About Me

Hello! I am Sapana, a final year PhD student at Texas A&M University. I am being advised by Dr. Dileep Kalathil. I am passionate about using Reinforcement Learning (RL) to solve challenging real world problems.

I have worked on multiple algorithmic paradigms in RL ranging from generative adversarial imitation learning to meta-RL. More recently, I have pivoted towards fine-tuning Large Language Models (LLMs) using Reinforcement Learning from Human Feedback (RLHF). This pivot reflects my growing interest in the intersection of natural language processing and reinforcement learning. I have also built abstractive and extractive Q&A systems using retrieval augmented generation (RAG) and LLMs while doing an applied science internship at Amazon.

Previously, I was a research fellow at MPI-SWS, Germany with Dr. Adish Singla. I also did a MS (Research) at IIT Madras with Dr. Balaraman Ravindran and Dr. Radha Krishna Ganti.

Aside from work, I like to hike, cook, paint, and photograph.

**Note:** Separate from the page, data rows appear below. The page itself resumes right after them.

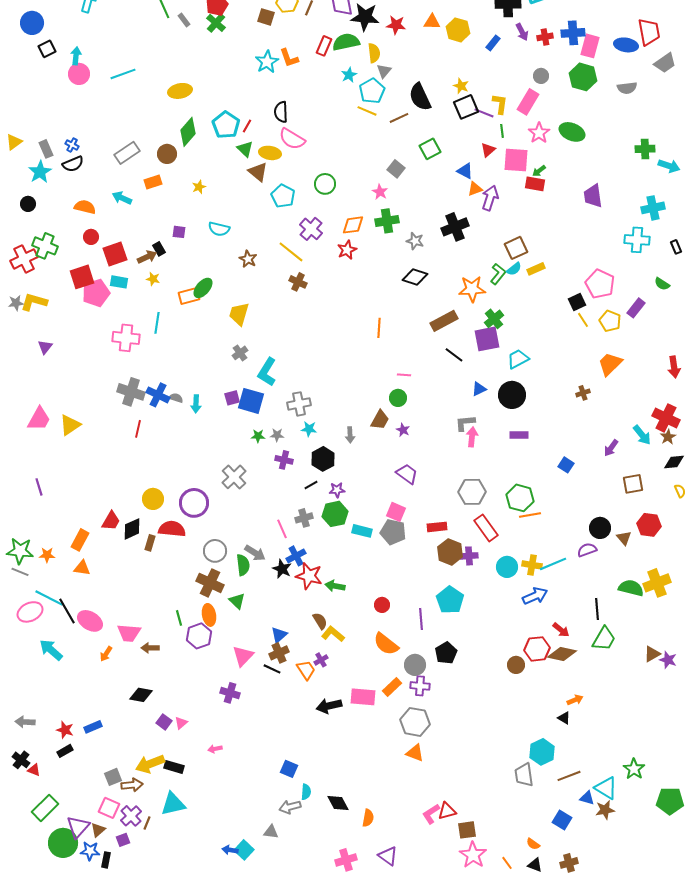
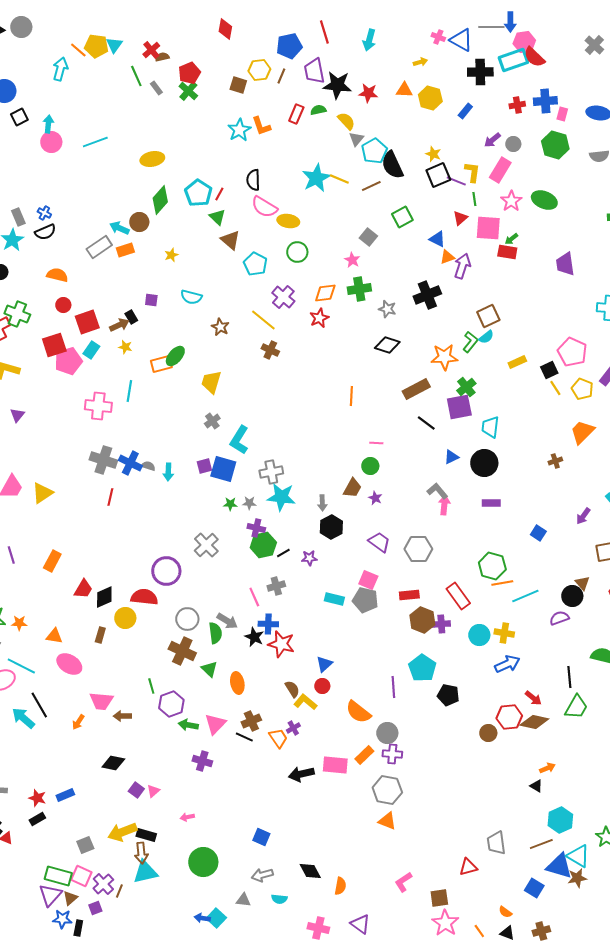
purple arrow: (522, 32) -> (492, 140), moved, turned 78
green semicircle: (346, 42) -> (318, 110), size x0.6
pink rectangle: (590, 46) -> (562, 114), size x0.6
yellow semicircle: (374, 53) -> (346, 121), turned -36
cyan star: (349, 75) -> (316, 178), moved, size x1.8
cyan pentagon: (372, 91) -> (374, 151), moved
gray rectangle: (127, 153) -> (99, 247), moved
yellow ellipse: (270, 153) -> (288, 221), moved
cyan arrow: (122, 198) -> (119, 228), moved
yellow rectangle: (536, 269) -> (517, 362), moved
cyan rectangle: (119, 282) -> (91, 350), turned -66
cyan trapezoid: (518, 359) -> (490, 427), turned -55
gray L-shape: (465, 423) -> (437, 491), turned 55
cyan star: (309, 429) -> (281, 497), size x1.8
black hexagon: (323, 459) -> (331, 527), moved
gray hexagon: (472, 492) -> (418, 549), moved
yellow circle: (153, 499) -> (125, 618), moved
green hexagon: (335, 514) -> (263, 545), moved
brown triangle: (624, 538) -> (582, 583), moved
orange rectangle: (80, 540) -> (52, 561), moved
brown rectangle: (150, 543) -> (100, 635), moved
blue cross: (296, 556) -> (268, 624), turned 30
cyan line: (553, 564) -> (525, 596), moved
green arrow: (335, 586) -> (188, 725), moved
red circle: (382, 605) -> (322, 686), moved
black line: (67, 611) -> (39, 705), moved
orange ellipse: (209, 615) -> (237, 683), moved
pink ellipse: (90, 621) -> (69, 664), moved
blue triangle: (279, 635) -> (324, 664), moved
black pentagon: (446, 653) -> (448, 695), moved, turned -30
cyan hexagon: (542, 752) -> (560, 820), moved
brown arrow: (132, 785) -> (141, 853), moved, turned 90
cyan semicircle: (306, 792) -> (279, 899), moved, turned 91
blue triangle: (587, 798) -> (559, 866), size x1.8
green rectangle: (45, 808) -> (58, 876), moved, turned 60
red triangle: (447, 811) -> (468, 867), moved
green circle: (63, 843) -> (203, 862), moved
pink cross: (346, 860) -> (318, 928), turned 30

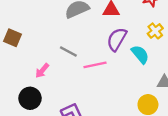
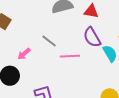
purple semicircle: (117, 39) -> (92, 37), turned -70

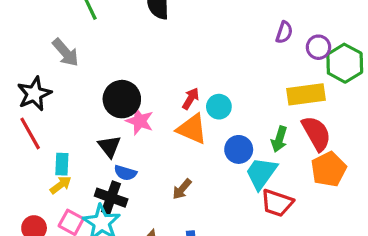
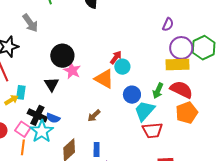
purple circle: (318, 47) -> (181, 48), moved, size x1.5
red arrow: (191, 99) -> (116, 57), moved
red semicircle: (316, 133) -> (181, 90), turned -40
blue semicircle: (125, 173) -> (53, 118), moved
yellow arrow: (61, 185) -> (11, 100), moved
black cross: (111, 198) -> (37, 115), moved
red trapezoid: (277, 203) -> (152, 130), turned -30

  • [Feb 2024] Paper on Pedagogical Alignment of LLMs out on arxiv!
  • [Aug 2023] Paper on Safe distributed OCO accepted to TMLR!
  • [May 2023] Back in Seattle for an Applied Scientist intern at Amazon!
  • [Apr 2023] Accepted to IJCAI 2023 Doctoral Consortium!
  • [Feb 2023] New paper on Safe distributed OCO out on arxiv!
  • [Feb 2023] Gave an invited talk on ‘Adaptivity and safety in sequential decision making’ at Rice University!
  • [Sep 2022] Paper on meta-RL in sparse reward environments accepted to NeurIPS 2022!
  • [Aug 2022] Spent a wonderful summer in Seattle as an Applied Scientist intern at Amazon!
  • [Dec 2021] Paper on Safe online convex optimization accepted to AAAI 2022!